3

I have messages in Avro format in Kafka. These have to converted to table and selected using SQL, then converted to stream and finally sink. There are multiple Kafka topics with different Avro schemas, hence dynamic tables are required.

Here is the code which I am using

StreamExecutionEnvironment env = ...;
StreamTableEnvironment tableEnv = StreamTableEnvironment.create(env);

FlinkKafkaConsumer<MyAvroClass> kafkaConsumer = ...;
var kafkaInputStream = env.addSource(kafkaConsumer, "kafkaInput");

Table table = tableEnv.fromDataStream(kafkaInputStream);
tableEnv.executeSql("DESCRIBE " + table).print();
...

MyAvroClass is Avro class which extends SpecificRecordBase and contains an array.
code for this class.

public class MyAvroClass extends SpecificRecordBase implements SpecificRecord {
  // avro fields
  private String event_id;
  private User user;
  private List<Item> items; 
  
  // getter, setters, constructors, builders, ...
}

I am unable to access elements of items field. When I print table description, I see that items is of type ANY

+------------+-------------------------------------------------------------+------+-----+--------+-----------+
|       name |                                                        type | null | key | extras | watermark |
+------------+-------------------------------------------------------------+------+-----+--------+-----------+
|   event_id |                                                      STRING | true |     |        |           |
|      items |                        LEGACY('RAW', 'ANY<java.util.List>') | true |     |        |           |
|       user |  LEGACY('STRUCTURED_TYPE', 'POJO<com.company.events.User>') | true |     |        |           |
+------------+-------------------------------------------------------------+------+-----+--------+-----------+  

How can I convert it to a type using which I can query the from items? Thanks in advance

warrior107
  • 709
  • 1
  • 9
  • 25

2 Answers2

0

I'm currently using this method for the purpose. The idea is SpecificRecord -(by AvroSerializationSchema)-> binary -(by AvroRowDeserializationSchema)-> Row. Note that you need to denote the type of the output of .map using .returns as advised in a comment of FLINK-23885.

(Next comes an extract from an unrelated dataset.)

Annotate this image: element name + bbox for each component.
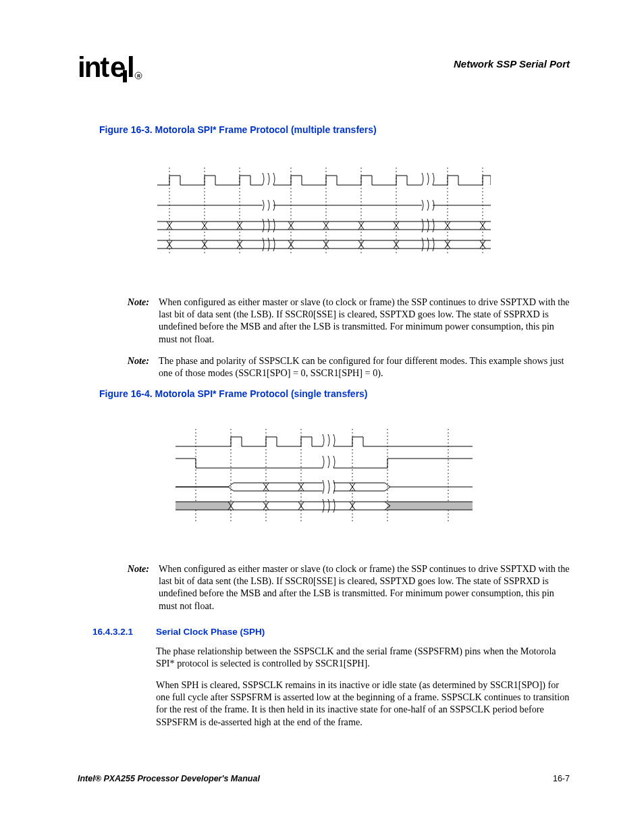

public static <T extends SpecificRecord> Table toTable(StreamTableEnvironment tEnv,
                                                       DataStream<T> dataStream,
                                                       Class<T> cls) {
  RichMapFunction<T, Row> avroSpecific2RowConverter = new RichMapFunction<>() {
    private transient AvroSerializationSchema<T> avro2bin = null;
    private transient AvroRowDeserializationSchema bin2row = null;

    @Override
    public void open(Configuration parameters) throws Exception {
      avro2bin = AvroSerializationSchema.forSpecific(cls);
      bin2row = new AvroRowDeserializationSchema(cls);
    }

    @Override
    public Row map(T value) throws Exception {
      byte[] bytes = avro2bin.serialize(value);
      Row row = bin2row.deserialize(bytes);
      return row;
    }
  };

  SingleOutputStreamOperator<Row> rows = dataStream.map(avroSpecific2RowConverter)
    // https://issues.apache.org/jira/browse/FLINK-23885
    .returns(AvroSchemaConverter.convertToTypeInfo(cls));

  return tEnv.fromDataStream(rows);
}
eastcirclek
  • 107
  • 10
  • Your answer could be improved with additional supporting information. Please [edit] to add further details, such as citations or documentation, so that others can confirm that your answer is correct. You can find more information on how to write good answers [in the help center](/help/how-to-answer). – Community Dec 06 '21 at 11:01
0

I am experiencing a similar problem, where Flink Table's type interpolation failed to ingest java.util.List or java.util.Map, despite officially it's supported. I found a workaround (read: HACK) I'd like to share.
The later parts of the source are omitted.